What makes a film "intelligent"? If the answer lies in a refusal to patronise its audience or an acute sensitivity to the nuances of human psychology, Mademoiselle Chambon fits the bill. Stéphane Brizé's film demands attentiveness and unabashed emotional engagement, because much of the drama is enacted with the smallest gesture - a glance or silence - rather than by speech. Indeed, the experience of watching this remarkable film makes one aware of how lesser film-makers than Brizé overuse language.

Freely adapted from Éric Holder's novel, the film tells the story of a builder, Jean, who lives contentedly with his wife and son in a French provincial town. One day he meets his son's teacher, Véronique Chambon, and falls in love with her. Vincent Lindon enacts this scene perfectly; he plays a contented man not given to adventuring or philandering, whose natural home is the building site, unexpectedly in the grip of a passion that will not release him.

Lindon is excellent not just in evincing surprise at emotions he has not previously experienced, but in articulating inarticulacy.
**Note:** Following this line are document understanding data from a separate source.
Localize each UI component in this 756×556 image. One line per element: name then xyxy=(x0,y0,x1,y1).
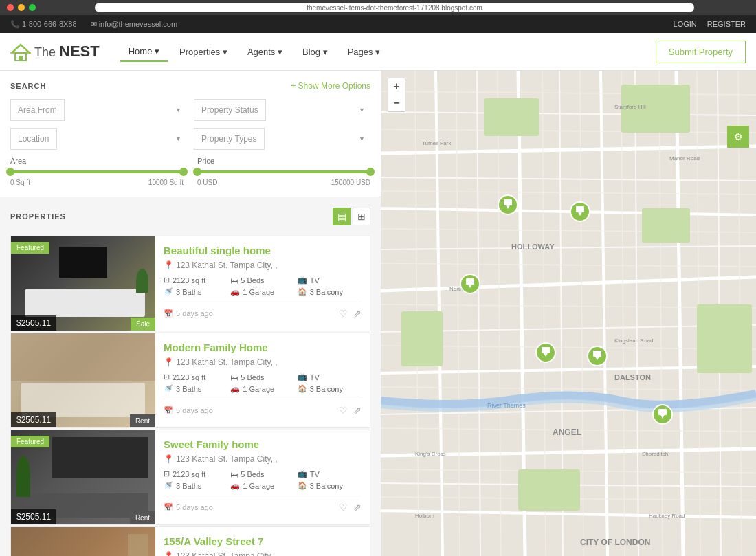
featured-badge-3: Featured xyxy=(11,436,49,447)
list-view-toggle[interactable]: ▤ xyxy=(333,208,351,225)
map-marker-3[interactable] xyxy=(570,202,590,221)
property-address-3: 📍 123 Kathal St. Tampa City, , xyxy=(164,454,362,464)
price-badge-3: $2505.11 xyxy=(11,509,56,524)
status-badge-3: Rent xyxy=(130,511,155,524)
properties-section: PROPERTIES ▤ ⊞ xyxy=(0,197,381,556)
price-range-group: Price 0 USD 150000 USD xyxy=(197,157,370,186)
submit-property-button[interactable]: Submit Property xyxy=(656,41,746,63)
area-range-thumb-max[interactable] xyxy=(179,168,188,176)
nav-item-home[interactable]: Home ▾ xyxy=(120,42,168,62)
map-marker-5[interactable] xyxy=(588,346,607,366)
feature-tv-2: 📺 TV xyxy=(298,372,362,381)
price-badge-2: $2505.11 xyxy=(11,412,56,427)
price-min: 0 USD xyxy=(197,179,217,186)
nav-item-agents[interactable]: Agents ▾ xyxy=(239,43,291,61)
area-range-group: Area 0 Sq ft 10000 Sq ft xyxy=(10,157,184,186)
like-icon-3[interactable]: ♡ xyxy=(339,502,348,513)
property-date-2: 📅 5 days ago xyxy=(164,406,339,415)
view-toggles: ▤ ⊞ xyxy=(333,208,370,225)
price-range-thumb-max[interactable] xyxy=(366,168,375,176)
feature-garage-2: 🚗 1 Garage xyxy=(230,384,294,393)
property-title-1[interactable]: Beautiful single home xyxy=(164,245,362,256)
range-section: Area 0 Sq ft 10000 Sq ft Price xyxy=(10,157,370,186)
pin-icon-4: 📍 xyxy=(164,551,174,556)
browser-address-bar[interactable]: themevessel-items-dot-themeforest-171208… xyxy=(95,3,694,12)
zoom-in-button[interactable]: + xyxy=(388,78,405,95)
map-svg: HOLLOWAY DALSTON ANGEL CITY OF LONDON Ri… xyxy=(381,71,756,556)
property-title-3[interactable]: Sweet Family home xyxy=(164,438,362,450)
share-icon-3[interactable]: ⇗ xyxy=(353,502,362,513)
map-marker-2[interactable] xyxy=(460,274,480,293)
feature-balcony-2: 🏠 3 Balcony xyxy=(298,384,362,393)
logo-text: The NEST xyxy=(34,43,100,60)
show-more-options[interactable]: + Show More Options xyxy=(291,81,370,91)
nav-item-pages[interactable]: Pages ▾ xyxy=(340,43,388,61)
map-gear-button[interactable]: ⚙ xyxy=(727,126,749,148)
bath-icon-2: 🚿 xyxy=(164,384,173,393)
main-nav: The NEST Home ▾ Properties ▾ Agents ▾ Bl… xyxy=(0,33,756,71)
like-icon-1[interactable]: ♡ xyxy=(339,308,348,319)
calendar-icon-3: 📅 xyxy=(164,503,173,512)
properties-header: PROPERTIES ▤ ⊞ xyxy=(10,208,370,225)
area-max: 10000 Sq ft xyxy=(148,179,184,186)
nav-item-blog[interactable]: Blog ▾ xyxy=(294,43,336,61)
pin-icon-1: 📍 xyxy=(164,260,174,270)
feature-garage-1: 🚗 1 Garage xyxy=(230,287,294,296)
property-title-4[interactable]: 155/A Valley Street 7 xyxy=(164,535,362,547)
svg-rect-1 xyxy=(19,56,23,61)
map-marker-1[interactable] xyxy=(498,195,518,214)
svg-text:Hackney Road: Hackney Road xyxy=(649,513,685,519)
feature-tv-3: 📺 TV xyxy=(298,469,362,478)
property-features-2: ⊡ 2123 sq ft 🛏 5 Beds 📺 TV 🚿 3 Baths xyxy=(164,372,362,393)
feature-sqft-3: ⊡ 2123 sq ft xyxy=(164,469,227,478)
map-marker-6[interactable] xyxy=(653,405,672,424)
bath-icon-3: 🚿 xyxy=(164,481,173,490)
property-status-select[interactable]: Property Status xyxy=(194,99,266,121)
search-row-2: Location Property Types xyxy=(10,128,370,150)
area-range-thumb-min[interactable] xyxy=(6,168,14,176)
garage-icon-1: 🚗 xyxy=(230,287,240,296)
area-from-wrapper: Area From xyxy=(10,99,187,121)
feature-balcony-1: 🏠 3 Balcony xyxy=(298,287,362,296)
properties-title: PROPERTIES xyxy=(10,212,66,221)
grid-view-toggle[interactable]: ⊞ xyxy=(353,208,370,225)
like-icon-2[interactable]: ♡ xyxy=(339,405,348,416)
property-info-1: Beautiful single home 📍 123 Kathal St. T… xyxy=(155,236,370,331)
browser-dot-close[interactable] xyxy=(7,4,14,11)
logo-icon xyxy=(10,42,31,61)
property-title-2[interactable]: Modern Family Home xyxy=(164,342,362,353)
property-address-4: 📍 123 Kathal St. Tampa City, , xyxy=(164,551,362,556)
nav-items: Home ▾ Properties ▾ Agents ▾ Blog ▾ Page… xyxy=(120,42,388,62)
property-info-4: 155/A Valley Street 7 📍 123 Kathal St. T… xyxy=(155,527,370,556)
share-icon-2[interactable]: ⇗ xyxy=(353,405,362,416)
browser-dot-maximize[interactable] xyxy=(29,4,36,11)
area-from-select[interactable]: Area From xyxy=(10,99,65,121)
location-select[interactable]: Location xyxy=(10,128,57,150)
browser-dot-minimize[interactable] xyxy=(18,4,25,11)
price-range-thumb-min[interactable] xyxy=(193,168,201,176)
share-icon-1[interactable]: ⇗ xyxy=(353,308,362,319)
search-section: SEARCH + Show More Options Area From Pro… xyxy=(0,71,381,197)
balcony-icon-3: 🏠 xyxy=(298,481,307,490)
property-image-3: Featured $2505.11 Rent xyxy=(11,430,155,524)
property-info-3: Sweet Family home 📍 123 Kathal St. Tampa… xyxy=(155,430,370,524)
map-zoom-controls: + − xyxy=(388,78,405,112)
area-range-fill xyxy=(10,170,184,173)
nav-item-properties[interactable]: Properties ▾ xyxy=(171,43,236,61)
svg-rect-46 xyxy=(642,208,690,243)
property-types-select[interactable]: Property Types xyxy=(194,128,265,150)
login-link[interactable]: LOGIN xyxy=(674,20,697,28)
zoom-out-button[interactable]: − xyxy=(388,95,405,111)
svg-rect-45 xyxy=(401,311,443,366)
svg-text:Stamford Hill: Stamford Hill xyxy=(614,104,646,110)
garage-icon-2: 🚗 xyxy=(230,384,240,393)
register-link[interactable]: REGISTER xyxy=(707,20,746,28)
sqft-icon-2: ⊡ xyxy=(164,372,170,381)
search-row-1: Area From Property Status xyxy=(10,99,370,121)
property-date-1: 📅 5 days ago xyxy=(164,309,339,318)
map-marker-4[interactable] xyxy=(536,343,555,362)
feature-balcony-3: 🏠 3 Balcony xyxy=(298,481,362,490)
status-badge-1: Sale xyxy=(131,318,155,331)
feature-sqft-2: ⊡ 2123 sq ft xyxy=(164,372,227,381)
location-wrapper: Location xyxy=(10,128,187,150)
Brizé shows him sitting alone, and by his skill as an actor - doing literally nothing - Lindon communicates all the confusion of a man whose life has not prepared him for a love awakened for the first time.

Sandrine Kiberlain is impressive as Véronique. Although more sophisticated than Jean, she is just as thrown by the emotions that spring up between them. There are a number of scenes in which she is shown at her flat, doing nothing other than pondering her emotional turmoil. It is a triumph not merely for the actress but for her director.
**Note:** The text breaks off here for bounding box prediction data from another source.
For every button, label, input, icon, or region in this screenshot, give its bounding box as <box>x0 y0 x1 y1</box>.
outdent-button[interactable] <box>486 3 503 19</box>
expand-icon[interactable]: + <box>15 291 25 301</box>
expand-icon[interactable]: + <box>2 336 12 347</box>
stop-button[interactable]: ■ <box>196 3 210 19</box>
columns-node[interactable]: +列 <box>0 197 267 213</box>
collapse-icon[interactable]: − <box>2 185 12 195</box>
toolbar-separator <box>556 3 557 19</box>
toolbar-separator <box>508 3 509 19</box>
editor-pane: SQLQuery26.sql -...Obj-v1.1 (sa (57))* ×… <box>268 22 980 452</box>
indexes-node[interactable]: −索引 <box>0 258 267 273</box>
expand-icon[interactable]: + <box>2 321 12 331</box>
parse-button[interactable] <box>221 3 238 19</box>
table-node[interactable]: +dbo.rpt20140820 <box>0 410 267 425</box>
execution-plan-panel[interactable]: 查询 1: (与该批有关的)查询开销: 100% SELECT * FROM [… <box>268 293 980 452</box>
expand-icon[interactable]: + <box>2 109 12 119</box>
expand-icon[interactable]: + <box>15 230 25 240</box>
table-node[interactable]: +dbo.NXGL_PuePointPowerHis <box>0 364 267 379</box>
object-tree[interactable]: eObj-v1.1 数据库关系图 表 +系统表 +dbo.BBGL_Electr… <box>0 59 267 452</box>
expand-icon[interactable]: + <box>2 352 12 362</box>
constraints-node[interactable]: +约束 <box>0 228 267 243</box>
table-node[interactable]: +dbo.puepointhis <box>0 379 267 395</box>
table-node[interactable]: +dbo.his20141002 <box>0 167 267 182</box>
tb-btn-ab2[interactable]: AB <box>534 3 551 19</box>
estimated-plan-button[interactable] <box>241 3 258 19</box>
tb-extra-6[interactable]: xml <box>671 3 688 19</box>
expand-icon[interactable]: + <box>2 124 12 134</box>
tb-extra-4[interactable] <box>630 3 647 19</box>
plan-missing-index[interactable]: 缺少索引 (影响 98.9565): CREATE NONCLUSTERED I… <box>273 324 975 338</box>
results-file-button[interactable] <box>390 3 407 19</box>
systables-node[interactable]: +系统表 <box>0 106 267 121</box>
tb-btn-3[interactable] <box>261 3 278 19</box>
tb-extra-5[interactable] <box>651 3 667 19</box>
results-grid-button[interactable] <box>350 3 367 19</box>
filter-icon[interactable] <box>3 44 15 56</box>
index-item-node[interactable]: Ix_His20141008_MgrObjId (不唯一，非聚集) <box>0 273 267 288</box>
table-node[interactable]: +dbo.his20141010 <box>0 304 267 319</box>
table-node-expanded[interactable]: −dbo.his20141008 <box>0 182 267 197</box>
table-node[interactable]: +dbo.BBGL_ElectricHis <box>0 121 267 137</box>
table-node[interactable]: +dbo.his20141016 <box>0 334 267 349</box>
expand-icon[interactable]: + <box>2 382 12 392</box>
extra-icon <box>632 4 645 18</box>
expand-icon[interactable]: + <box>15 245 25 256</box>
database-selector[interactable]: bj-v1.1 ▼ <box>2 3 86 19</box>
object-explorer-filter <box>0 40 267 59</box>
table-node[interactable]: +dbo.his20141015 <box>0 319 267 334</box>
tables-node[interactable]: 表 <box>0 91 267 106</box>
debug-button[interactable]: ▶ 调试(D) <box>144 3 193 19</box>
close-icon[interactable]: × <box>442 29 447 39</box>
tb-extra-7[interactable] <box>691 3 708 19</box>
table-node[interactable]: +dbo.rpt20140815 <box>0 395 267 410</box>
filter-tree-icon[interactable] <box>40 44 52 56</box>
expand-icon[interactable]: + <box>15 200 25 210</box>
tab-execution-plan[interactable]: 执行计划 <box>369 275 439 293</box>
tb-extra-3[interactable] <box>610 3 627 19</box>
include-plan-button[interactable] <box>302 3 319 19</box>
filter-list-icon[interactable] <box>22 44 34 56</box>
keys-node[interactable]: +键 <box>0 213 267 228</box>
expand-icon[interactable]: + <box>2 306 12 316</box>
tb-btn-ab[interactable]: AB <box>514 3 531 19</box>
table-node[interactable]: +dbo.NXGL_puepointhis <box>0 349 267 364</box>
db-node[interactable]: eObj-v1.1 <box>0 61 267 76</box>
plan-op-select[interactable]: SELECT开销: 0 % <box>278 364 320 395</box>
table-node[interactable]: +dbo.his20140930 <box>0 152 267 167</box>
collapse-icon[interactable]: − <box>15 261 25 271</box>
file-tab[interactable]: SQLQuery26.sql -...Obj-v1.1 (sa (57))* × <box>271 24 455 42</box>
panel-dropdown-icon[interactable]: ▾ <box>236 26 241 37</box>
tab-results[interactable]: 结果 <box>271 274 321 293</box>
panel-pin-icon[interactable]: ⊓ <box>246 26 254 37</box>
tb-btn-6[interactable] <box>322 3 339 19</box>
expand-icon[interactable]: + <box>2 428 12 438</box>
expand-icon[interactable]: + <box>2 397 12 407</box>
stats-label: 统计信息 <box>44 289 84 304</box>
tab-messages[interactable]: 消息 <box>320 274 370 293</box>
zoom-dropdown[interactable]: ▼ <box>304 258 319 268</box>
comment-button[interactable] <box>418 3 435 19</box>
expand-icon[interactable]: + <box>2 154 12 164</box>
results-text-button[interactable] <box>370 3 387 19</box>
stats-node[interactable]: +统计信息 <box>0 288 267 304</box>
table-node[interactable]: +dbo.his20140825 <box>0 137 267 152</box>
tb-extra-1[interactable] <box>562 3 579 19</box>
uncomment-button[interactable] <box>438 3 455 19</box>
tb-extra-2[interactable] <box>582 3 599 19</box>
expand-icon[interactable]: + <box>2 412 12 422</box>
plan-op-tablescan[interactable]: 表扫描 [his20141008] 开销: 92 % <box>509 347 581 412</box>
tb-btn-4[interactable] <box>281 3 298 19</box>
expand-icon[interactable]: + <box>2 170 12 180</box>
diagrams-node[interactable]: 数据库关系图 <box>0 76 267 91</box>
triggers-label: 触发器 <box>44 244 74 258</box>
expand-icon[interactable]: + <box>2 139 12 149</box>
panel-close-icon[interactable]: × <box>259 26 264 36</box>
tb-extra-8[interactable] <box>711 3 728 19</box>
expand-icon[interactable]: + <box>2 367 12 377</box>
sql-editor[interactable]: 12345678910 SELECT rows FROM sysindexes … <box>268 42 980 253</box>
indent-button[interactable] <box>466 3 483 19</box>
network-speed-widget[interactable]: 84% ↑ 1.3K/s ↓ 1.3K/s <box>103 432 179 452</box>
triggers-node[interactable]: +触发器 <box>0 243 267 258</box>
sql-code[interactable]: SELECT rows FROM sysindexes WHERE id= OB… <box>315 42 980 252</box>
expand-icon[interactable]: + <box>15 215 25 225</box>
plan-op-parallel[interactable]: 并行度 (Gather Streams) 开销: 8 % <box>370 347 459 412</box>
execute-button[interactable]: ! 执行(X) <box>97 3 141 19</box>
There is nothing pretentious about such understatement; indeed, it is all the more effective for being true to human experience. People sit alone in rooms all the time, reflecting on their lives - yet how often does one see it in films, or indeed any kind of drama? Mademoiselle Chambon is courageous not only for acknowledging such things as part of life, but for using them as drivers in its narrative.

Its theme will encourage comparisons with David Lean's Brief Encounter (1945), but Brizé's film could not be more different in style. Where Lean melodramatises, Brize eliminates theatrical elements as far as possible. It is no accident that Véronique has on her wall a poster illustrating the work of the Danish artist Vilhelm Hammershoi, the tone of whose cool, low-key interiors the film incorporates.
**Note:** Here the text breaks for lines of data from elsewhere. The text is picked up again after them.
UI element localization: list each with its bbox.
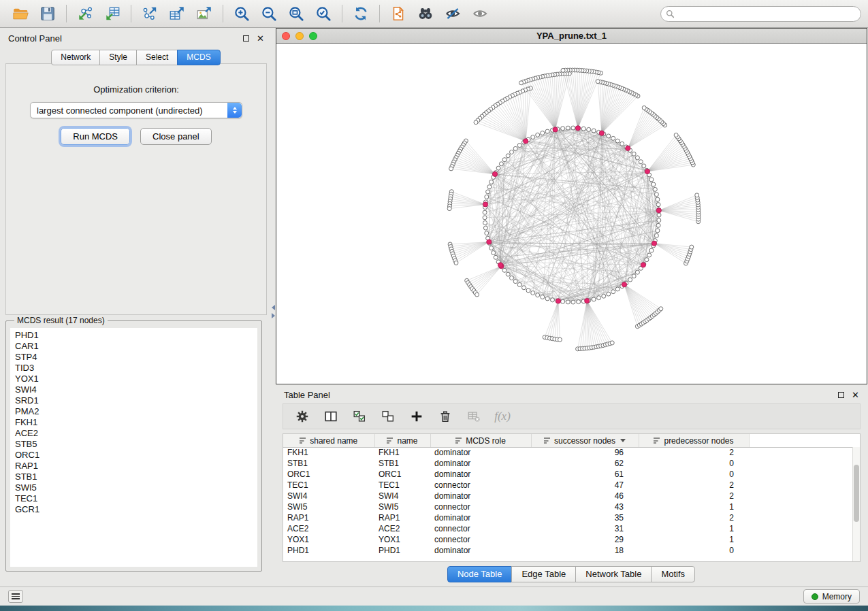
- mcds-result-item[interactable]: ORC1: [15, 450, 257, 461]
- table-row[interactable]: RAP1RAP1dominator352: [283, 512, 860, 523]
- control-panel: Control Panel ✕ NetworkStyleSelectMCDS O…: [0, 28, 272, 587]
- mcds-result-item[interactable]: YOX1: [15, 374, 257, 384]
- table-row[interactable]: FKH1FKH1dominator962: [283, 447, 860, 458]
- panel-menu-button[interactable]: [8, 590, 23, 603]
- zoom-in-icon: [233, 5, 251, 22]
- table-row[interactable]: SWI5SWI5connector431: [283, 501, 860, 512]
- zoom-selected-button[interactable]: [310, 3, 337, 24]
- zoom-in-button[interactable]: [228, 3, 255, 24]
- delete-table-button[interactable]: [463, 406, 485, 427]
- zoom-out-button[interactable]: [255, 3, 283, 24]
- add-column-button[interactable]: [406, 406, 428, 427]
- tab-edge-table[interactable]: Edge Table: [511, 566, 576, 582]
- export-image-button[interactable]: [191, 3, 218, 24]
- mcds-result-item[interactable]: SRD1: [15, 395, 257, 406]
- mcds-result-item[interactable]: STB5: [15, 439, 257, 450]
- column-header-name[interactable]: name: [374, 434, 430, 447]
- table-cell: YOX1: [374, 534, 430, 545]
- table-row[interactable]: TEC1TEC1connector472: [283, 480, 860, 491]
- table-cell: TEC1: [283, 480, 374, 491]
- gear-icon: [295, 409, 310, 424]
- refresh-button[interactable]: [347, 3, 374, 24]
- find-button[interactable]: [412, 3, 439, 24]
- table-settings-button[interactable]: [291, 406, 313, 427]
- mcds-result-item[interactable]: PHD1: [15, 330, 257, 341]
- import-table-button[interactable]: [99, 3, 126, 24]
- tab-node-table[interactable]: Node Table: [447, 566, 513, 582]
- mcds-result-item[interactable]: ACE2: [15, 428, 257, 439]
- delete-column-button[interactable]: [434, 406, 456, 427]
- show-columns-button[interactable]: [320, 406, 342, 427]
- open-file-button[interactable]: [7, 3, 34, 24]
- column-header-MCDS-role[interactable]: MCDS role: [430, 434, 531, 447]
- table-row[interactable]: SWI4SWI4dominator462: [283, 491, 860, 501]
- mcds-result-item[interactable]: RAP1: [15, 461, 257, 472]
- export-table-button[interactable]: [163, 3, 191, 24]
- mcds-result-item[interactable]: GCR1: [15, 504, 257, 515]
- show-details-button[interactable]: [466, 3, 494, 24]
- mcds-result-item[interactable]: SWI5: [15, 482, 257, 493]
- table-cell: 1: [639, 534, 749, 545]
- mcds-result-item[interactable]: SWI4: [15, 384, 257, 395]
- tab-network-table[interactable]: Network Table: [575, 566, 652, 582]
- mcds-result-item[interactable]: TID3: [15, 363, 257, 374]
- mcds-result-item[interactable]: CAR1: [15, 341, 257, 352]
- column-header-predecessor-nodes[interactable]: predecessor nodes: [639, 434, 749, 447]
- deselect-all-button[interactable]: [377, 406, 399, 427]
- column-header-shared-name[interactable]: shared name: [283, 434, 374, 447]
- hide-details-button[interactable]: [439, 3, 466, 24]
- table-cell: PHD1: [374, 545, 430, 556]
- run-mcds-button[interactable]: Run MCDS: [61, 128, 130, 145]
- tab-select[interactable]: Select: [136, 50, 178, 65]
- mcds-result-item[interactable]: PMA2: [15, 406, 257, 417]
- save-session-button[interactable]: [34, 3, 61, 24]
- tab-mcds[interactable]: MCDS: [177, 50, 220, 65]
- share-document-button[interactable]: [385, 3, 412, 24]
- table-cell: 2: [639, 512, 749, 523]
- zoom-selected-icon: [315, 5, 332, 22]
- table-cell-filler: [749, 523, 860, 534]
- sort-icon: [387, 437, 393, 444]
- mcds-result-item[interactable]: STB1: [15, 472, 257, 482]
- table-row[interactable]: PHD1PHD1dominator180: [283, 545, 860, 556]
- mcds-result-item[interactable]: FKH1: [15, 417, 257, 428]
- close-panel-icon[interactable]: ✕: [257, 34, 264, 43]
- column-header-successor-nodes[interactable]: successor nodes: [531, 434, 639, 447]
- function-builder-button[interactable]: f(x): [492, 406, 513, 427]
- close-panel-button[interactable]: Close panel: [140, 128, 212, 145]
- table-row[interactable]: YOX1YOX1connector291: [283, 534, 860, 545]
- table-scrollbar[interactable]: [852, 447, 860, 561]
- table-row[interactable]: ACE2ACE2connector311: [283, 523, 860, 534]
- import-network-button[interactable]: [71, 3, 99, 24]
- refresh-icon: [352, 5, 370, 22]
- mcds-result-item[interactable]: STP4: [15, 352, 257, 363]
- column-label: successor nodes: [554, 436, 615, 446]
- table-cell: SWI5: [374, 501, 430, 512]
- network-canvas[interactable]: [276, 44, 866, 383]
- tab-network[interactable]: Network: [51, 50, 100, 65]
- optimization-criterion-dropdown[interactable]: largest connected component (undirected): [30, 102, 242, 118]
- close-panel-icon[interactable]: ✕: [852, 391, 859, 399]
- table-row[interactable]: ORC1ORC1dominator610: [283, 469, 860, 480]
- collapse-left-icon: [272, 305, 275, 310]
- search-field[interactable]: [660, 6, 861, 22]
- float-panel-icon[interactable]: [838, 392, 844, 398]
- table-row[interactable]: STB1STB1dominator620: [283, 458, 860, 469]
- table-cell: PHD1: [283, 545, 374, 556]
- tab-style[interactable]: Style: [99, 50, 137, 65]
- select-all-button[interactable]: [349, 406, 370, 427]
- scrollbar-thumb[interactable]: [854, 465, 859, 522]
- table-cell-filler: [749, 480, 860, 491]
- export-image-icon: [195, 5, 213, 22]
- control-panel-title: Control Panel: [8, 33, 62, 44]
- collapse-right-icon: [272, 313, 275, 318]
- float-panel-icon[interactable]: [243, 35, 249, 42]
- zoom-fit-button[interactable]: [283, 3, 310, 24]
- memory-button[interactable]: Memory: [803, 589, 860, 604]
- search-input[interactable]: [678, 9, 856, 18]
- tab-motifs[interactable]: Motifs: [651, 566, 695, 582]
- mcds-result-item[interactable]: TEC1: [15, 493, 257, 504]
- table-cell-filler: [749, 512, 860, 523]
- export-network-button[interactable]: [136, 3, 163, 24]
- table-cell: connector: [430, 480, 531, 491]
And where the theatrical staging of Lean's film makes it seem over-enunciated, Brizé shoots at an oblique to the action, catching people's heads from behind, so that we are compelled to intuit their expressions and emotions. The act of reading this film becomes something close to our experience of life, in which we are often compelled to make judgements on the basis of what is glimpsed rather than presented full on.

This kind of film-making makes demands of an audience. Instead of handing us its characters' inner lives on a plate, Mademoiselle Chambon demands a similar kind of imaginative involvement to that which we are more used to giving to novels or poems. Perhaps that explains why it has taken so long to cross the Channel (it was made in 2009). All I can say is that rewards for the viewer are greater here than in films that treat us as if we were incapable of understanding anything without having it stated in triplicate.

You could argue that Mademoiselle Chambon tells a story we have heard many times over, echoing those of Emma Bovary and Lady Chatterley, to name but two. Yet there is nothing hackneyed about the way it is imparted. This film should be judged by the freshness and immediacy of the emotions it evokes in us, not the vintage of its plot. Its intensity of vision is a tribute to the expertise of its makers.